Inhibition of Dihydroorotate Dehydrogenase Overcomes Differentiation Blockade in Acute Myeloid Leukemia

Abstract

While acute myeloid leukemia (AML) comprises many disparate genetic subtypes, one shared hallmark is the arrest of leukemic myeloblasts at an immature and self-renewing stage of development. Therapies that overcome differentiation arrest represent a powerful treatment strategy. We leveraged the observation that the majority of AML, despite their genetically heterogeneity, share in the expression of HoxA9, a gene normally downregulated during myeloid differentiation. Using a conditional HoxA9 model system, we performed a high-throughput phenotypic screen and defined compounds that overcame differentiation blockade. Target identification led to the unanticipated discovery that inhibition of the enzyme dihydroorotate dehydrogenase (DHODH) enables myeloid differentiation in human and mouse AML models. In vivo, DHODH inhibitors reduced leukemic cell burden, decreased levels of leukemia-initiating cells, and improved survival. These data demonstrate the role of DHODH as a metabolic regulator of differentiation and point to its inhibition as a strategy for overcoming differentiation blockade in AML.
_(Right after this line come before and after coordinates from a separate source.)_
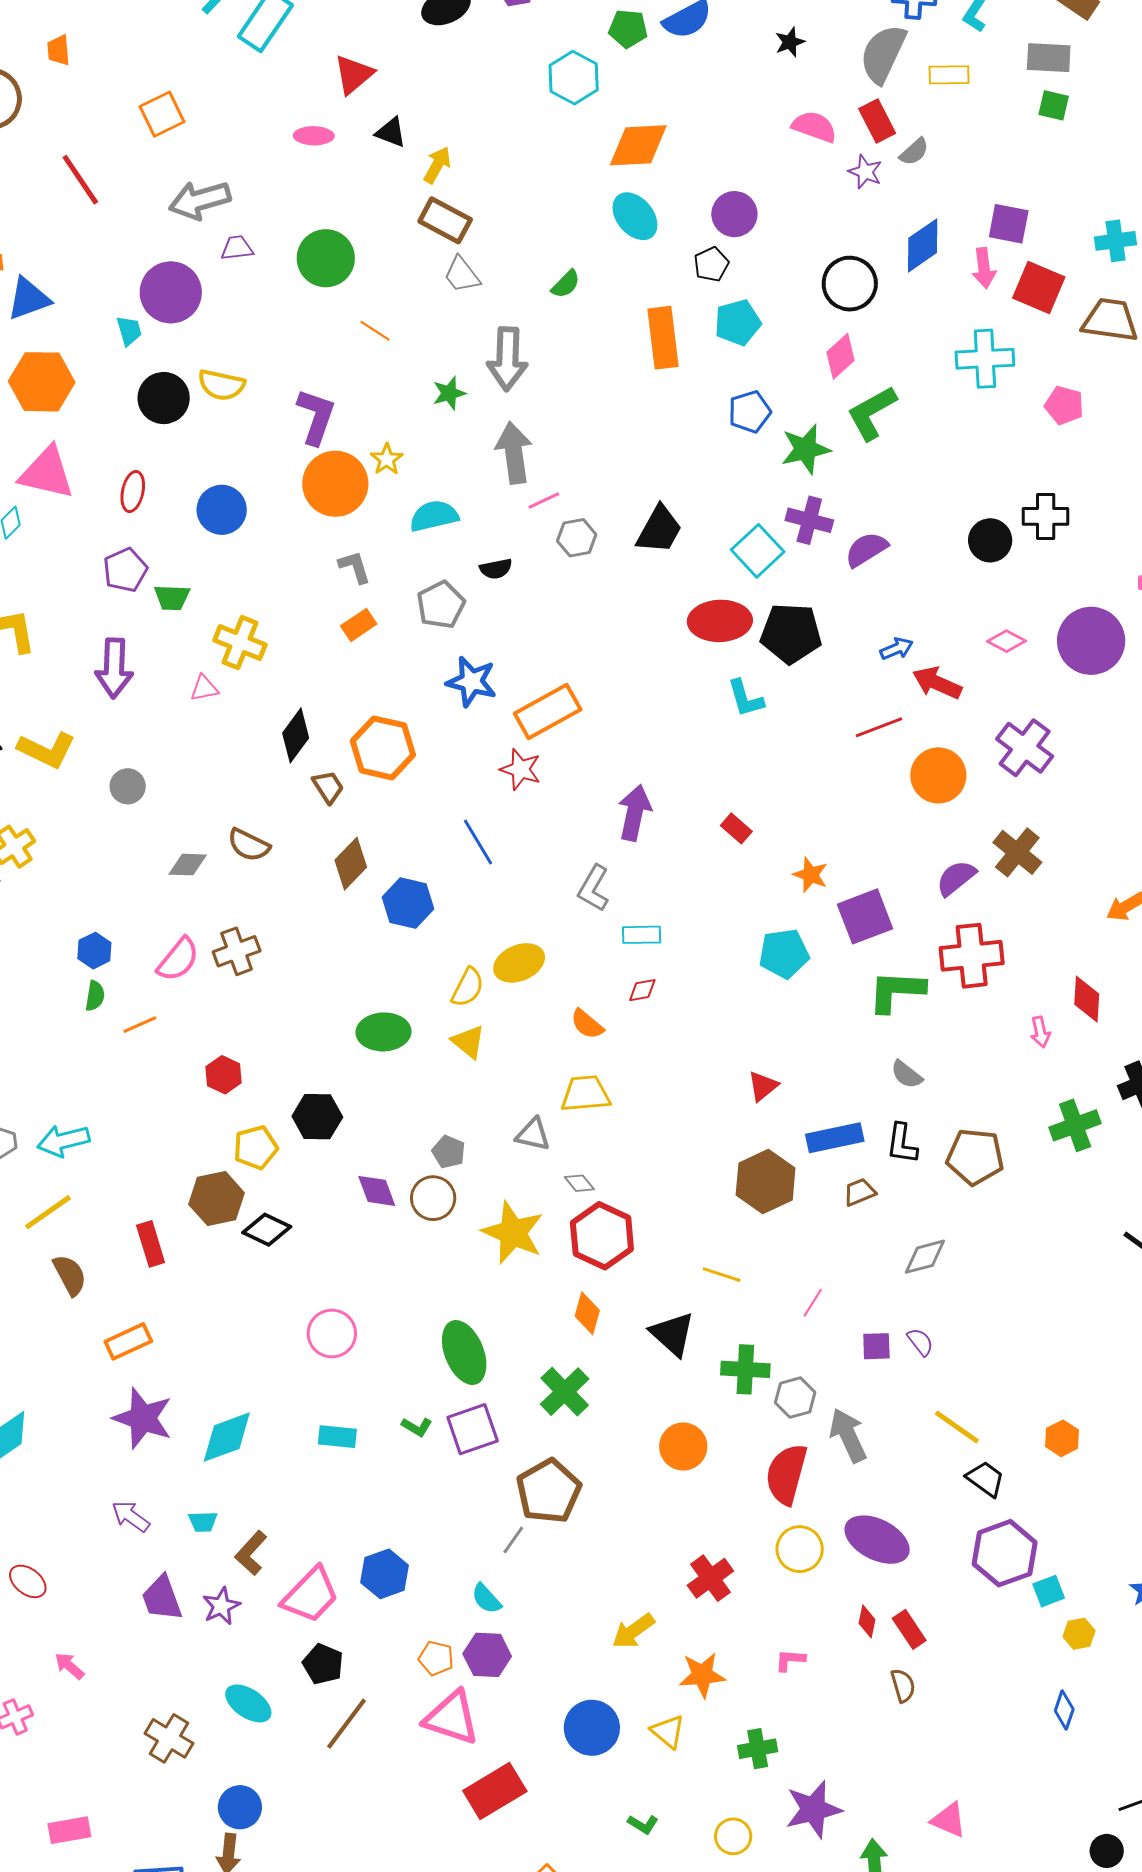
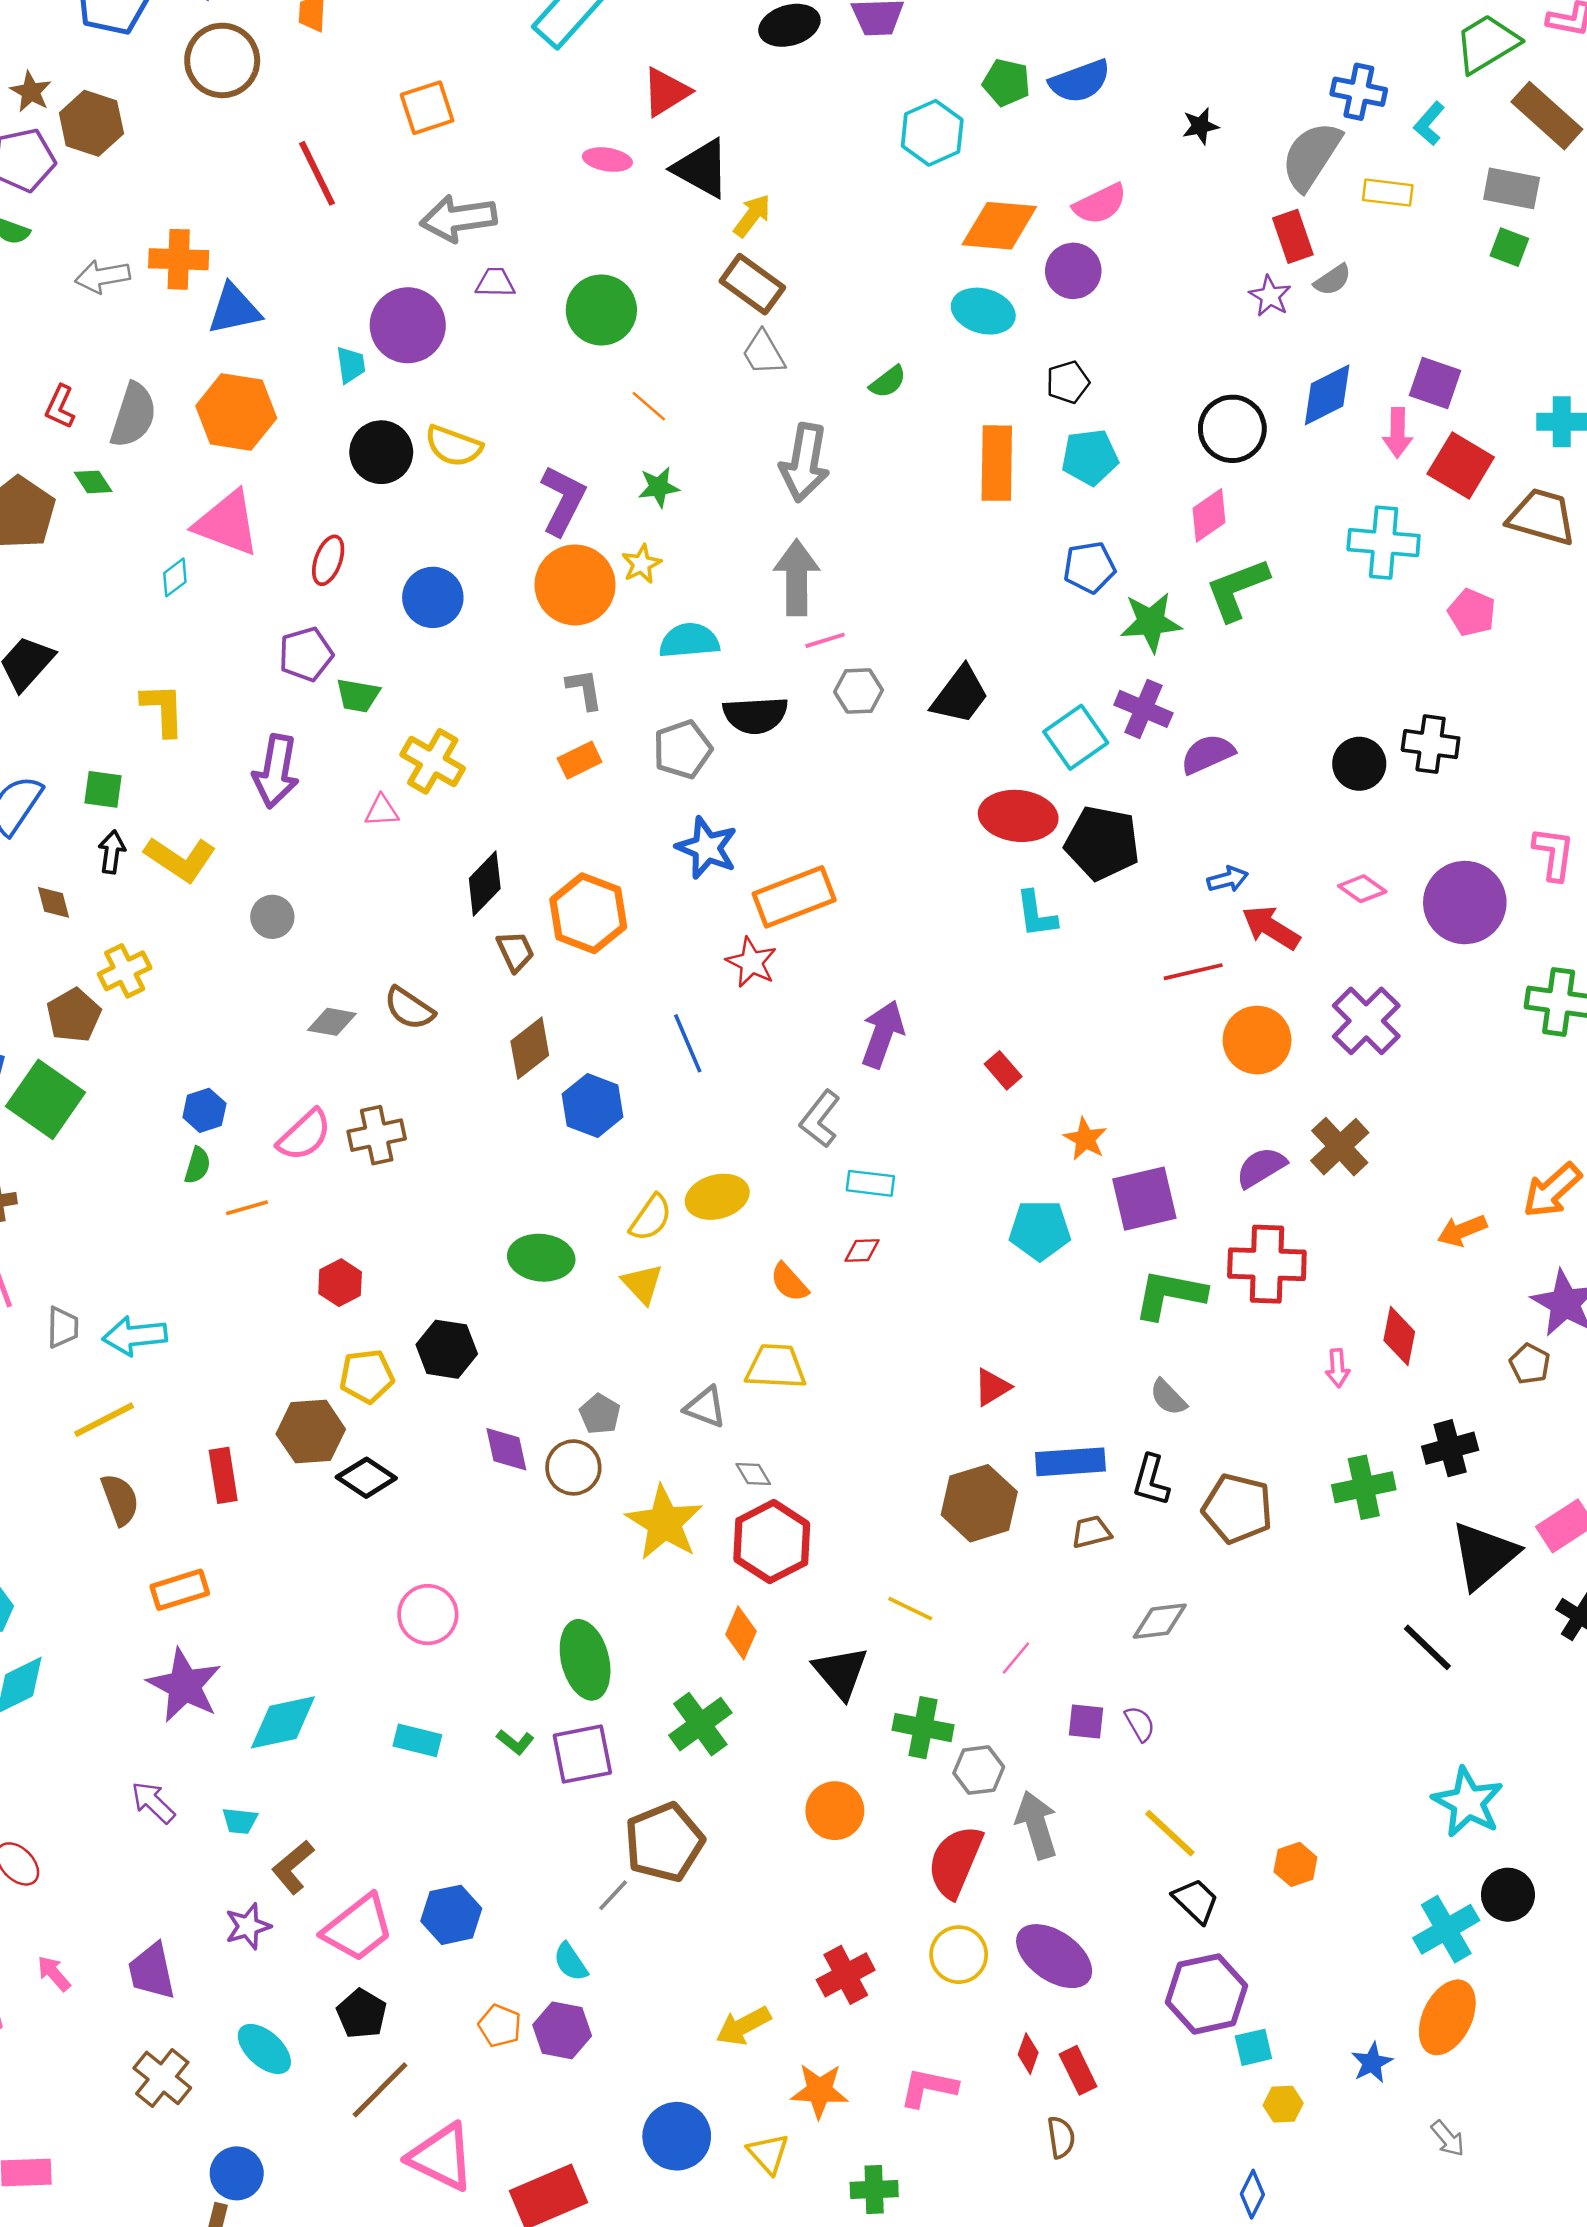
pink semicircle: (814, 127) -> (1100, 204), moved, turned 126
black triangle: (391, 132) -> (702, 168), size x1.6
purple circle: (734, 214) -> (1073, 271), moved
cyan ellipse: (635, 216) -> (983, 311), turned -42
green star: (449, 393) -> (659, 487), moved
black semicircle: (496, 569) -> (755, 715), size x1.6
purple trapezoid: (162, 1598) -> (152, 1971), moved
pink L-shape: (790, 1660) -> (928, 2088), size x1.5
pink triangle: (452, 1718) -> (441, 2157), moved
Keywords: HoxA9; acute myeloid leukemia; brequinar; differentiation; dihydroorotate dehydrogenase; high-throughput screen; leukemia-initiating cell; metabolic inhibitor; phenotypic screen.

Figure 1.. ER-HoxA9 Cells Undergo Conditional Myeloid Differentiation

(A) Primary murine bone marrow cells transduced with MSCVneo-ER-HoxA9 grow as lineage-negative cells in the presence of beta-estradiol, (+) E2. Removal of E2 and inactivation of ER-HoxA9 result in the synchronous upregulation of the myeloid differentiation markers CD11b and Gr-1, as demonstrated by flow cytometry. (B) Terminal differentiation of the ER-HoxA9 cells is accompanied by exit from the cell cycle. (C) Morphologic changes that accompany myeloid differentiation are confirmed by Wright-Giemsa staining of cells in the presence and absence of E2. (D) Terminally differentiated cells, but not undifferentiated cells, are capable of phagocytosis of fluorescently labeled E. coli. (E-G) In (E), Lys-GFP-ER-HoxA9 cells demonstrate expected changes in myeloid gene expression over a 5-day differentiation time course. Their stepwise gene expression parallels the patterns of unmanipulated murine bone marrow myeloid cells (F) as well as purified populations of primary human bone marrow cells (G). HSC, hematopoietic stem cell; CMP, common myeloid progenitor; GMP, granulocyte-monocyte progenitor; GRAN, granulocytes. See also Figure S1.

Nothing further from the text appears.